Development of Cagrilintide, a Long-Acting Amylin Analogue
Kruse T, Hansen JL, Dahl K, Schäffer L, Sensfuss U, Poulsen C, Schlein M, Hansen AMK, +7 more
Journal of Medicinal Chemistry (2021)
The molecular design paper for cagrilintide — a stabilised, lipidated long-acting analogue of pramlintide engineered around the same C20-fatty-diacid + albumin-binding architecture that produced once-weekly semaglutide, here transplanted onto an amylin backbone.
This 2021 paper from Novo Nordisk's medicinal chemistry group is the foundational design paper for cagrilintide and the disclosure of the structure-activity work that produced the molecule now anchoring the CagriSema combination program. The design problem was the same one that had constrained amylin pharmacology for two decades: native human amylin has a strong propensity to self-aggregate into amyloid fibrils, making the unmodified hormone pharmaceutically unworkable; pramlintide (Symlin, FDA-approved 2005) had solved the fibrillation problem through proline substitutions at positions 25, 28, and 29 but still required three-times-daily mealtime dosing because of its short circulating half-life. The Kruse team's contribution was a molecule that combined the anti-amyloid backbone of pramlintide with additional stabilising substitutions — notably 14E and 17R, designed to form a salt bridge across the central helix — together with C-terminal amidation, N-terminal acetylation, and a C20 eicosanedioic fatty diacid attached at the N-terminus through a γ-glutamic acid linker. The fatty-acid moiety binds reversibly to plasma albumin and slows renal filtration and proteolysis, extending the elimination half-life from the minutes-scale of endogenous amylin to roughly one week. The resulting molecule is a balanced agonist across the amylin receptor subtypes (AMY1, AMY2, AMY3 — heterodimers formed when the calcitonin receptor associates with RAMP1, RAMP2, or RAMP3 respectively) that also retains affinity for the calcitonin receptor itself.

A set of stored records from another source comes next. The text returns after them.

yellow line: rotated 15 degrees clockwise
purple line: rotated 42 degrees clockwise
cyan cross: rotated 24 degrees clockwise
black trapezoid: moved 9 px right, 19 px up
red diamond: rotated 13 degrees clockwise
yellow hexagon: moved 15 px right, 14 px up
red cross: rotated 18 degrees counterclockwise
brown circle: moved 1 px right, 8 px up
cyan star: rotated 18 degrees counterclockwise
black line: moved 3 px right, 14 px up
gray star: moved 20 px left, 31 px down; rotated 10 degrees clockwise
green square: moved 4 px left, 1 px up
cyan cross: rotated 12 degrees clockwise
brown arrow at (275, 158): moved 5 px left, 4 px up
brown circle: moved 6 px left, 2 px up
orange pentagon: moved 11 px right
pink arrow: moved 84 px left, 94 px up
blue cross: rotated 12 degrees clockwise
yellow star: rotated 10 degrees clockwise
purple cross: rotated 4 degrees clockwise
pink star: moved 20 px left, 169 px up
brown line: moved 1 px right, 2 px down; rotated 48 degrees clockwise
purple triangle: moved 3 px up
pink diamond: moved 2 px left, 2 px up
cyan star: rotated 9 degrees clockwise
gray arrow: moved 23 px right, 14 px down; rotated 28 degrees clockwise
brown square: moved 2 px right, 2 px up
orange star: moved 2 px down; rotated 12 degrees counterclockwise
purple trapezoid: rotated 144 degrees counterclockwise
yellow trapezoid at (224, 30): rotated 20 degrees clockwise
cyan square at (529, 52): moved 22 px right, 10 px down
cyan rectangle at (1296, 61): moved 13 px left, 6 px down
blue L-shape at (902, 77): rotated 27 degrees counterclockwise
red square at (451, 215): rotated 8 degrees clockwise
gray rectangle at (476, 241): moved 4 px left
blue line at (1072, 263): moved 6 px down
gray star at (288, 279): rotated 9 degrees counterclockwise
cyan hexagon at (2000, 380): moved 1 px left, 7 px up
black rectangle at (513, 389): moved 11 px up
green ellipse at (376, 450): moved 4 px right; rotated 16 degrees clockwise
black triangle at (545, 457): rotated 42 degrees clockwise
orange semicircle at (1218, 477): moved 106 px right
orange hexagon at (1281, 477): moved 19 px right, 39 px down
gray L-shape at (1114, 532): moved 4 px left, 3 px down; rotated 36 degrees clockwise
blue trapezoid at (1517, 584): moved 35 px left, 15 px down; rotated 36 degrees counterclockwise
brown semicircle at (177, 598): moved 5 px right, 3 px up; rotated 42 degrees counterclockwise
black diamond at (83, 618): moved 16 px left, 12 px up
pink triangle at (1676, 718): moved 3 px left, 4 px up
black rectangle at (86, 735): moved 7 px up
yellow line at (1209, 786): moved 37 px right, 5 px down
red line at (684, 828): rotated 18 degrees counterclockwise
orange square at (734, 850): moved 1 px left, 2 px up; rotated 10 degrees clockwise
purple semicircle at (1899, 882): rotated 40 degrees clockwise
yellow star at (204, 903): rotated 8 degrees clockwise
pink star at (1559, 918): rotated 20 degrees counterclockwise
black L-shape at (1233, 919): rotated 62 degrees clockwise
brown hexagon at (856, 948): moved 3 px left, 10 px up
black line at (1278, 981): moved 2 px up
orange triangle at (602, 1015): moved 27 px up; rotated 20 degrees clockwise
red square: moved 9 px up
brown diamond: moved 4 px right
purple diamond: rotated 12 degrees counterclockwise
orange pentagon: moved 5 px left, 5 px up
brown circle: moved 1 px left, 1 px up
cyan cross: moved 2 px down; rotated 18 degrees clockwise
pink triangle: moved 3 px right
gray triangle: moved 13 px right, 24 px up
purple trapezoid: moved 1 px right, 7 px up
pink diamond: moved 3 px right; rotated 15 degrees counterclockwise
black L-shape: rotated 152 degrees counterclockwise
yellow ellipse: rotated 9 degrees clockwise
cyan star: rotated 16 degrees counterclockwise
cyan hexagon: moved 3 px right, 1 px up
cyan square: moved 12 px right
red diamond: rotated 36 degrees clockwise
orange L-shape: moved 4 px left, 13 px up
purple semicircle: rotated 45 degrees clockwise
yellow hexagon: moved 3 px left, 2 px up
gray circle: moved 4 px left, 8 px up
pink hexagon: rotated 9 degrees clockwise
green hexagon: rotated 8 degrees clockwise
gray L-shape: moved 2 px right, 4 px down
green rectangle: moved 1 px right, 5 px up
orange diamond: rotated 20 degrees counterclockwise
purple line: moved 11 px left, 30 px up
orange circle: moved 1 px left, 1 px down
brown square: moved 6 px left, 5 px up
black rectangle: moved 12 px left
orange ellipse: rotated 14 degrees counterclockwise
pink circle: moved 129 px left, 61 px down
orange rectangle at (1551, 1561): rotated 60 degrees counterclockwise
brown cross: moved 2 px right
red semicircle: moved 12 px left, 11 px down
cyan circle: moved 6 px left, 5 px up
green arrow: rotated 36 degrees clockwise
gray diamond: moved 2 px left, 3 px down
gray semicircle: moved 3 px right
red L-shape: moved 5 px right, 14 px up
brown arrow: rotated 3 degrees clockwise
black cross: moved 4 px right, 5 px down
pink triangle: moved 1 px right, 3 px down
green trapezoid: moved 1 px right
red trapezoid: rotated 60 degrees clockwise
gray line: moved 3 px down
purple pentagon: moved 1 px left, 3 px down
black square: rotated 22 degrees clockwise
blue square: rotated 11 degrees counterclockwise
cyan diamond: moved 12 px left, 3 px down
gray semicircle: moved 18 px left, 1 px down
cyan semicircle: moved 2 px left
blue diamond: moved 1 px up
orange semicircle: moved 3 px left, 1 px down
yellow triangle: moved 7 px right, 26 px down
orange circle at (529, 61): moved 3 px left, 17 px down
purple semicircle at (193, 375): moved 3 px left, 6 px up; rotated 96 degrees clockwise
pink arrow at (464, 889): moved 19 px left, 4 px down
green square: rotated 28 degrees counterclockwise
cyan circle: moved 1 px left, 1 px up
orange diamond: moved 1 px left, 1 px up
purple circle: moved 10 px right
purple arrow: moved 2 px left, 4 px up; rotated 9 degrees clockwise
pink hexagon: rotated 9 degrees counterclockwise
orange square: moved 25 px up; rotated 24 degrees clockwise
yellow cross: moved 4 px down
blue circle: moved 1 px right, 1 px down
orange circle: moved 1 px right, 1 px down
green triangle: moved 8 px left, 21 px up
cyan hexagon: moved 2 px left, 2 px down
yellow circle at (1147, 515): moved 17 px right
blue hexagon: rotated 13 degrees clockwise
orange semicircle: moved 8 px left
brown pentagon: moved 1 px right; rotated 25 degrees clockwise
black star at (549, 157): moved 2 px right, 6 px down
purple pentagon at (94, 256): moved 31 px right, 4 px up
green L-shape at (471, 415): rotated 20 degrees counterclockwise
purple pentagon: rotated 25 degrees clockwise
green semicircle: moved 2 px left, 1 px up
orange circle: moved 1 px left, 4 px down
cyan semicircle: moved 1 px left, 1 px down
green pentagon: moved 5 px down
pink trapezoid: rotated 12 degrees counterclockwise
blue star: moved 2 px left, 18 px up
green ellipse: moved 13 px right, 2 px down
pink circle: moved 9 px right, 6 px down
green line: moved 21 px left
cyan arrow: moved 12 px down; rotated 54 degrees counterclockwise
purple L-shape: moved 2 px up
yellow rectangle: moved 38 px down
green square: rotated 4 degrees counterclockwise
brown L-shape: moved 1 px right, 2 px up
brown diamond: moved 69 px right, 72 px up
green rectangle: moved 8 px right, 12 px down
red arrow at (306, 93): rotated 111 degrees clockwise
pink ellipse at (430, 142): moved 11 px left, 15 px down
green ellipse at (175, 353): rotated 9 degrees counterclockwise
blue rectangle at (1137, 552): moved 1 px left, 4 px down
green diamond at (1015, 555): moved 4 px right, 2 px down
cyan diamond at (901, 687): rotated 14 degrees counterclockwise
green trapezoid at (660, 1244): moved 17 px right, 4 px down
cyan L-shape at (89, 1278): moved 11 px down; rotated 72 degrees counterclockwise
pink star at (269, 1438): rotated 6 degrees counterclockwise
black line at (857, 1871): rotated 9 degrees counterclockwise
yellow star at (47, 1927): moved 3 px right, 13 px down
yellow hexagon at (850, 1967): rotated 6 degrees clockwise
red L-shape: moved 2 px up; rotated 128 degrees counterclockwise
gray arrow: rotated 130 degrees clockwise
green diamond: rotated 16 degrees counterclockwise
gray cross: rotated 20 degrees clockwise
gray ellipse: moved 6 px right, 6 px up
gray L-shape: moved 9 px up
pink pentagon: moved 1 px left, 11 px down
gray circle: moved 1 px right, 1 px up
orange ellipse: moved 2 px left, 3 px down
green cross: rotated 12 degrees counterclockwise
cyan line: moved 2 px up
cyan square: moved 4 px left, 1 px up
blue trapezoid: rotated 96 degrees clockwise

The paper presents the structure-activity-relationship work behind the selection: how each residue change was scored against amyloid-fibril formation, receptor potency, solubility at formulation pH, and pharmacokinetic profile in animal models. Preclinical pharmacology data accompany the chemistry — cagrilintide induced significant weight loss when dosed alone in obese animal models, and the weight effect was further enhanced when the compound was co-administered with semaglutide. That preclinical signal was the proof-of-concept that motivated the entire downstream clinical program: the Phase 1b PK study published in parallel (Enebo et al. 2021), the Phase 2 monotherapy dose-finding trial (Lau et al. 2021), the Phase 2 type 2 diabetes combination study (Frias et al. 2023), and the Phase 3 REDEFINE program (Garvey et al. 2025).
The molecule that emerged from this design program is one of only two long-acting amylin analogues to reach clinical development — the other being a Zealand/Boehringer amylin analogue still in earlier-phase work as of 2026 — and it is the molecule that will determine whether amylin agonism becomes a clinically meaningful pharmacological category alongside the GLP-1 / GIP / glucagon-receptor incretin family or whether it remains a footnote to the GLP-1 era.
This is a medicinal-chemistry design paper, not a clinical trial. The pharmacological characterisation is in vitro and in animal models; the human pharmacokinetic and clinical efficacy data come from subsequent papers in the program. The structure-activity work the paper presents is necessarily backward-looking — the published account selects a clean design narrative through what was almost certainly a much messier development process, and reads as a polished design rationale rather than a record of all paths considered or molecules dropped. Industry origin (Novo Nordisk) is the operative context: the authors are all Novo Nordisk staff and the molecule was advanced into Novo Nordisk's pipeline; an independent replication of the fibril-stability work has not, to this entry's knowledge, been published. The mechanistic claims about balanced agonism across AMY1/AMY2/AMY3 rest on cellular assays in the paper; the relative contribution of each amylin-receptor subtype to the in-vivo weight effect remains an active research question. Readers seeking the underlying chemistry will find this paper useful for understanding why cagrilintide looks the way it does and why the once-weekly dosing profile is achievable; readers seeking the clinical translation should follow the citations into the Phase 1b, Phase 2, and Phase 3 trial reports.